Task statement: Output should begin at the line holding "わいともにシャキッと若々しく爽やかな柑橘のニ" and end at the last line of the entries; print those lines verbatim and no others.

Records provided:
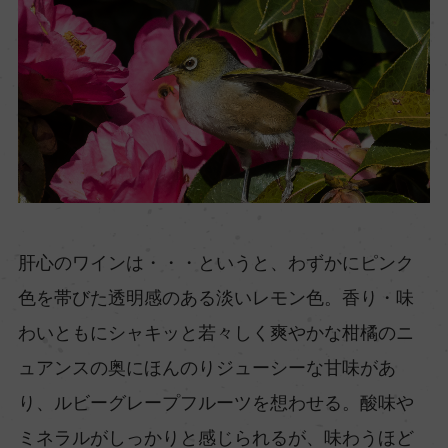
肝心のワインは・・・というと、わずかにピンク
色を帯びた透明感のある淡いレモン色。香り・味
わいともにシャキッと若々しく爽やかな柑橘のニ
ュアンスの奥にほんのりジューシーな甘味があ
り、ルビーグレープフルーツを想わせる。酸味や
ミネラルがしっかりと感じられるが、味わうほど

Task solution:
わいともにシャキッと若々しく爽やかな柑橘のニ
ュアンスの奥にほんのりジューシーな甘味があ
り、ルビーグレープフルーツを想わせる。酸味や
ミネラルがしっかりと感じられるが、味わうほど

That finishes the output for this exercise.